Отроки набрали булыжников и по команде Ивана, который руководил стрельбищем как опытный воевода, швыряли в осетров. Всякий раз неимоверное веселье раздавалось в стане ребятни, когда камень достигал цели, а обиженная рыбина глубже зарывалась в зловонный ил. Стряпчие стояли здесь же, у пруда, и терпеливо дожидались окончания потехи, чтобы потом выудить раненого осетра и доставить его к государеву столу.
Это занятие скоро наскучило великому князю, и он вернулся к себе на двор. У Грановитой палаты в окружении караула стоял Андрей Шуйский, который, заприметив государя, поспешил к нему навстречу.
– Как спалось, Иван Васильевич? – спросил боярин, и по его лукавому виду самодержец догадался, что тот ведает о его ночном приключении. Иван знал, что ни одна, даже самая малая новость не проходила мимо вездесущего боярина, а тут такое! Государь бабу впервые познал! Кто знает, может, это случилось и не без ведома Шуйского – иначе как же объяснить, что девка мимо караульничих сумела пробраться?

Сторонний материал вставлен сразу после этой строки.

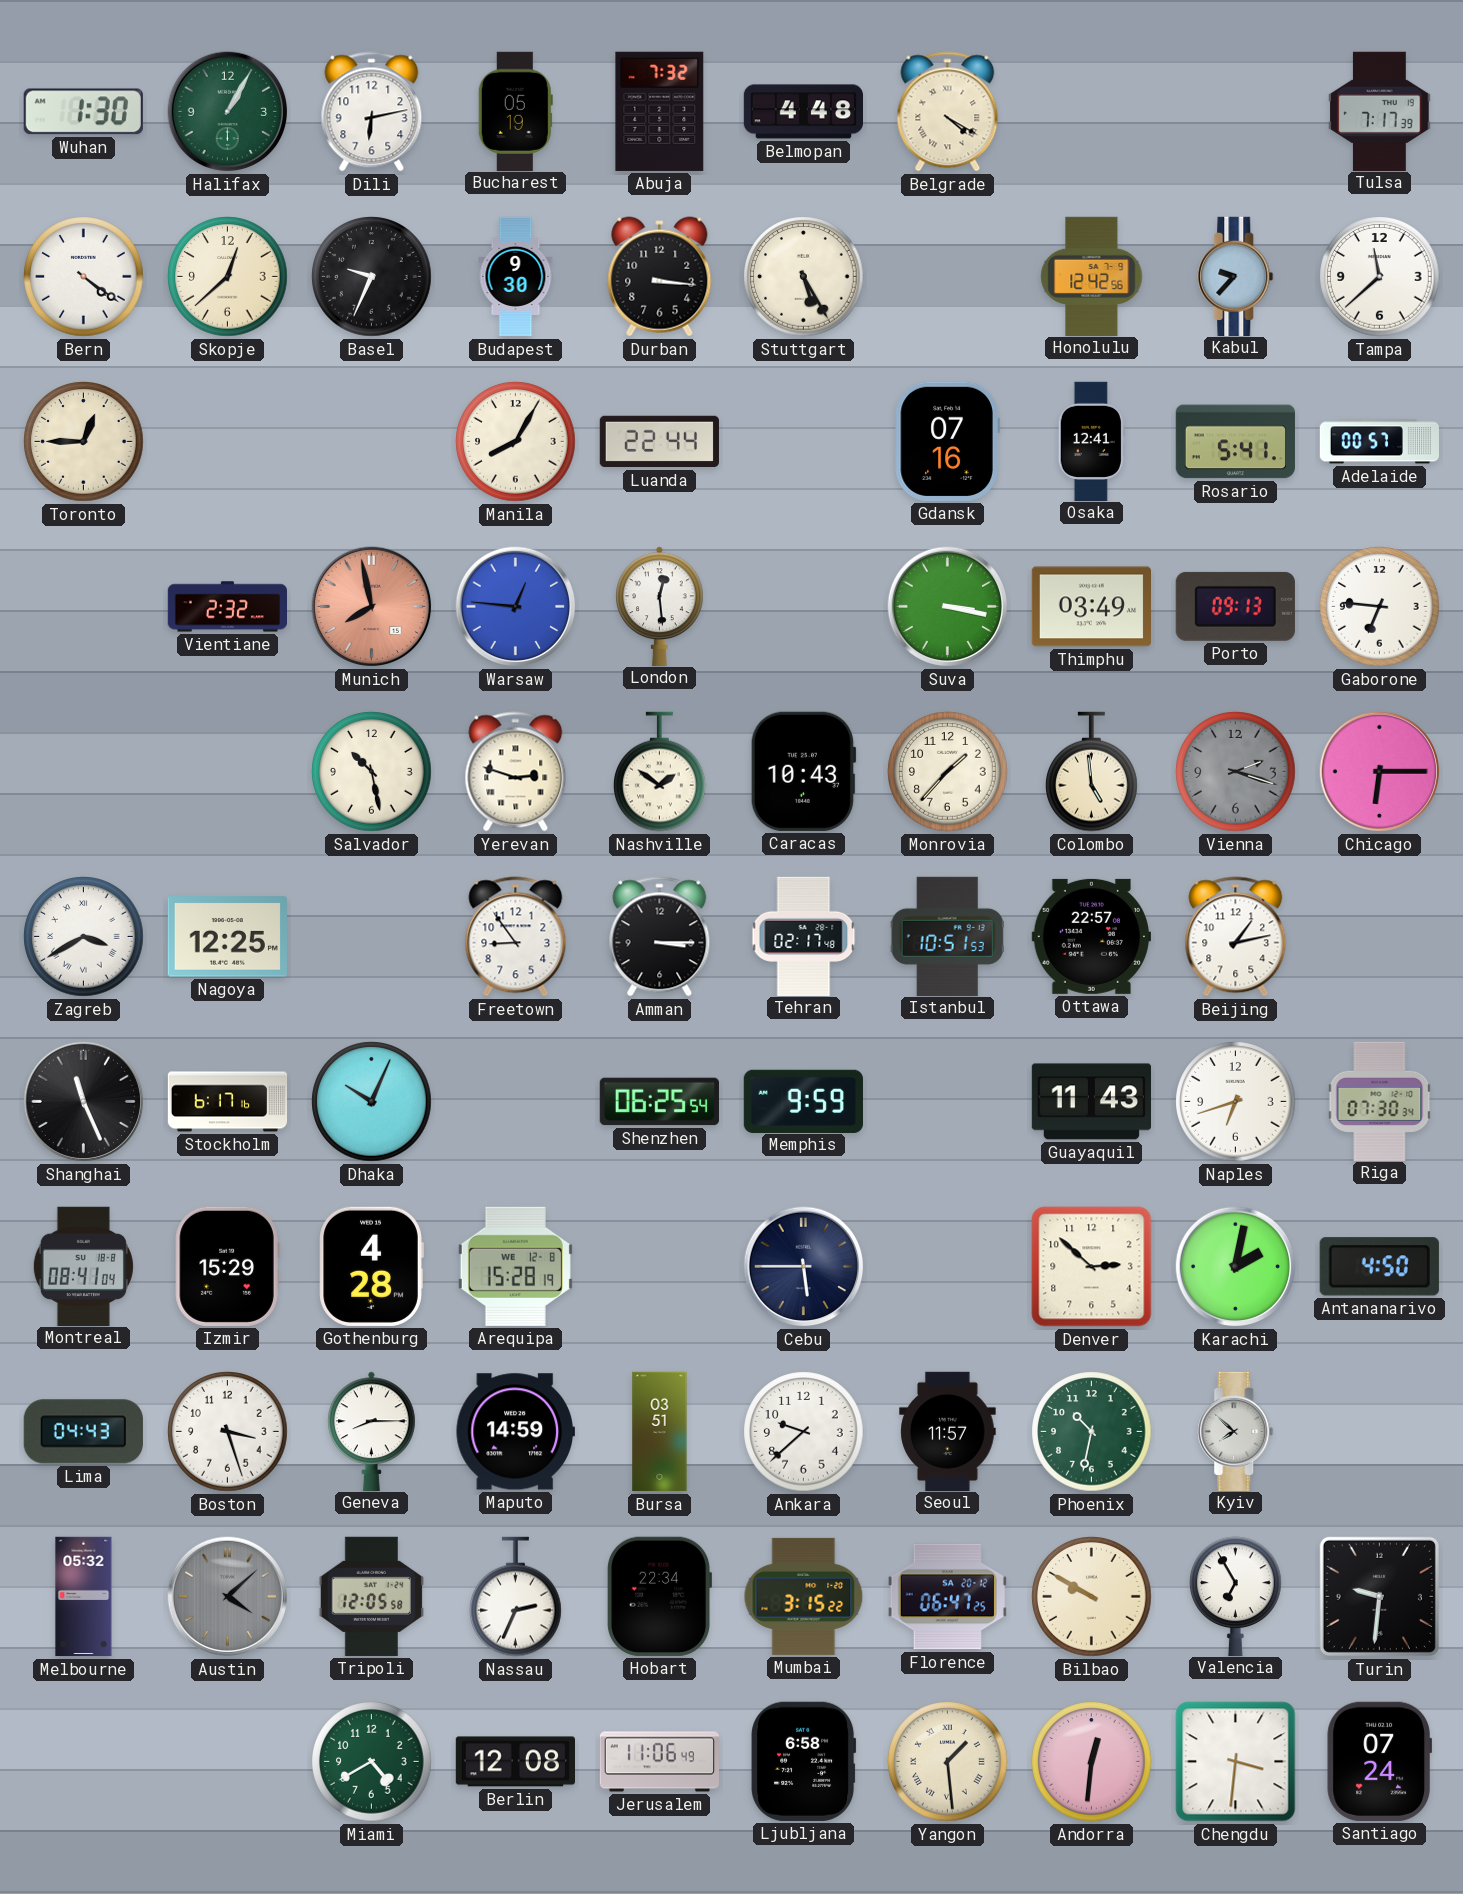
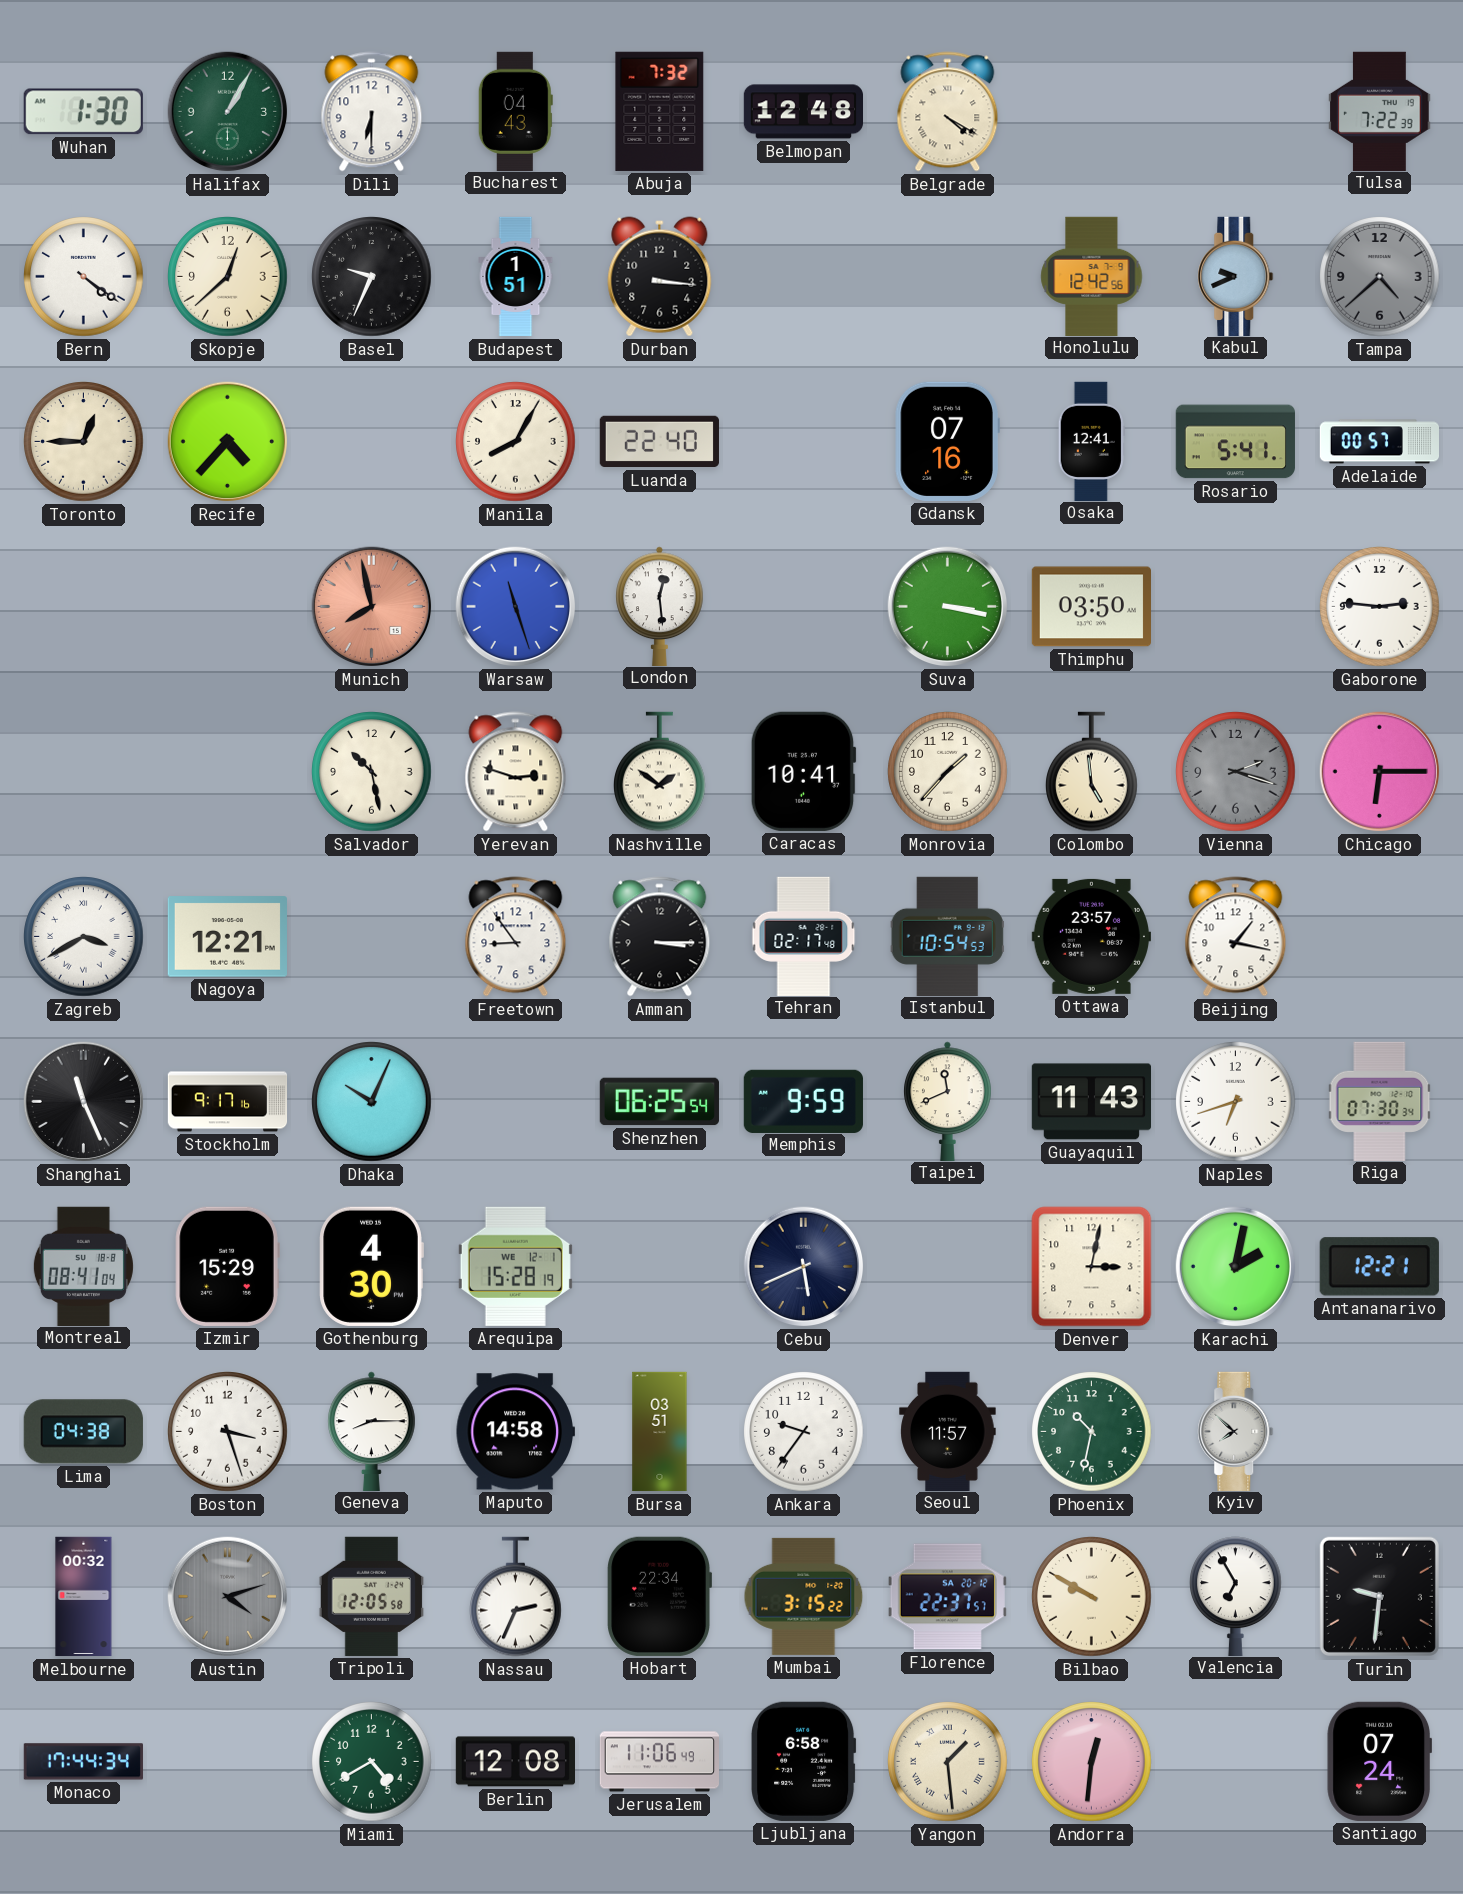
Dili: 6:13 -> 6:30
Bucharest: 05:19 -> 04:43
Belmopan: 4:48 -> 12:48
Tulsa: 7:17 -> 7:22
Budapest: 9:30 -> 1:51
Stuttgart: 5:25 -> none
Kabul: 9:37 -> 9:41
Tampa: 11:38 -> 4:38
Tampa dial: white -> grey
Recife: none -> 4:37
Luanda: 22:44 -> 22:40
Vientiane: 2:32 -> none
Warsaw: 12:46 -> 11:27
Thimphu: 03:49 -> 03:50
Porto: 09:13 -> none
Gaborone: 6:46 -> 2:46
Caracas: 10:43 -> 10:41
Nagoya: 12:25 -> 12:21
Istanbul: 10:51 -> 10:54
Ottawa: 22:57 -> 23:57
Beijing: 1:13 -> 1:17
Stockholm: 6:17 -> 9:17
Taipei: none -> 11:41
Gothenburg: 4:28 -> 4:30
Arequipa date: WE 12-8 -> WE 12-1
Cebu: 5:45 -> 5:41
Denver: 2:52 -> 3:02
Antananarivo: 4:50 -> 12:21
Lima: 04:43 -> 04:38
Maputo: 14:59 -> 14:58
Ankara: 9:38 -> 9:36
Melbourne: 05:32 -> 00:32
Austin: 4:08 -> 4:12
Florence: 06:47 -> 22:37
Monaco: none -> 17:44
Chengdu: 3:31 -> none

– А тебе что за дело? – вдруг огрызнулся самодержец. – Чай не постельничий, чтобы мне сорочку подавать. За государевыми лошадьми следи. Спрашивать буду!
Шуйский усмехнулся. Растет государь, даже голос на конюшего посмел повысить. Видать, баба на него повлияла, не прошла ноченька для отрока бесследно – мужем себя почувствовал.
– Поначалу и я тоже ничего не понял. К этому делу попривыкнуть нужно, – сладко заговорил Андрей. – Анюта – баба невысокая, но уж больно крепкая! Ежели что не так, так мы тебе бабу подороднее сыщем. У государыни одна девка в постельничих ходила, Лизаветой кличут. Помнишь ведь. Так если пожелаешь, государь, она вечером к тебе в покои явится.
– Нет, – возразил Иван Васильевич, – пускай Анюта останется.
Государь ушел, а Шуйский еще долго скалил желтоватые зубы:
– Припекло, стало быть.
Анюта пришла, как и обещала, в ночь. Девка приоткрыла полог кровати, и Иван увидел, что она нагая.
– Сокол мой, вот я и пришла. Скажи, что заждался меня, – протянула она руки навстречу государю.
– Ждал я тебя.
Ваня подался навстречу, и его руки вцепились в податливую женскую плоть.
– Вот так, Ванюша, вот так, – шептала Анюта, – крепче меня обнимай, крепче!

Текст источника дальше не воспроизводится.